In dshemetov/modeltools-mirror: Tools for Building COVID Forecasters and Related Models

In this vignette, we'll take a look at estimating derivatives of signals using the estimate_deriv() function. We'll again demonstrate this functionality on state-level COVID-19 case rates, smoothed via 7-day trailing averages, from the USAFacts data source.

library(covidcast)

start_day <- "2020-06-01"
end_day <- "2020-11-15"
geo_values <- c("ca", "fl", "ny", "tx")

case_rates <- suppressMessages(
  covidcast_signal(data_source = "usa-facts", 
                   signal = "confirmed_7dav_incidence_prop",
                   start_day = start_day, end_day = end_day, 
                   geo_type = "state", geo_values = geo_values))

summary(case_rates)

Estimating derivatives via linear regression

The function for estimating derivatives is called estimate_deriv(), and (aside from a covidcast_signal data frame) takes two primary arguments: method, indicating the method to use for derivative estimation; and n indicating the trailing sample size (number of days) to use in training the given method. Here we use method = "lin", the default, which uses the slope from a simple linear regression, and n = 14, also the default.

library(modeltools)
library(dplyr)

case_rates <- estimate_deriv(case_rates, method = "lin", n = 14)

case_rates %>% 
  arrange(geo_value) %>% 
  select(geo_value, time_value, value, deriv)
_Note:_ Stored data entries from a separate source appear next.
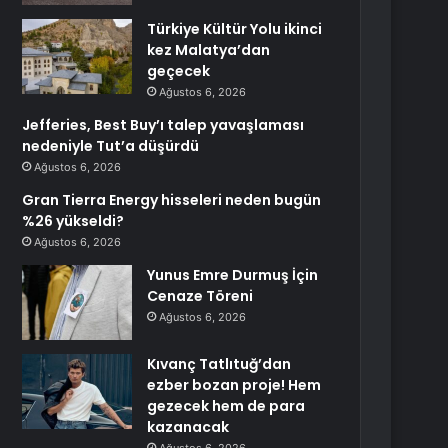
Türkiye Kültür Yolu ikinci
kez Malatya’dan
geçecek
Ağustos 6, 2026
Jefferies, Best Buy’ı talep yavaşlaması
nedeniyle Tut’a düşürdü
Ağustos 6, 2026
Gran Tierra Energy hisseleri neden bugün
%26 yükseldi?
Ağustos 6, 2026
Yunus Emre Durmuş İçin
Cenaze Töreni
Ağustos 6, 2026
Kıvanç Tatlıtuğ’dan
ezber bozan proje! Hem
gezecek hem de para
kazanacak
We can see that a column deriv has been added to the output data frame, which contains the derivative estimates. Below we visualize these estimates in tandem with the signal itself. The red dots mark time points at which the derivative estimate exceeds a threshold (arbitrarily chosen) of 0.25. These seem to roughly but reasonably mark times of upswing in the underlying signal.

library(ggplot2)
library(gridExtra)

state = "fl"
threshold = 0.25

p1 <- ggplot(case_rates %>% filter(geo_value == state),
             aes(x = time_value, y = value)) +
  geom_line() + 
  geom_point(data = case_rates %>% 
               filter(geo_value == state, deriv >= threshold),
             aes(x = time_value, y = value), color = "red") + 
  labs(x = "Date", y = "Cases per 100,00 people") 

p2 <- ggplot(case_rates %>% filter(geo_value == state),
             aes(x = time_value, y = deriv)) +
  geom_line() + 
  geom_hline(yintercept = threshold, linetype = 2) +
  labs(x = "Date", y = "Derivative (linear regression)") 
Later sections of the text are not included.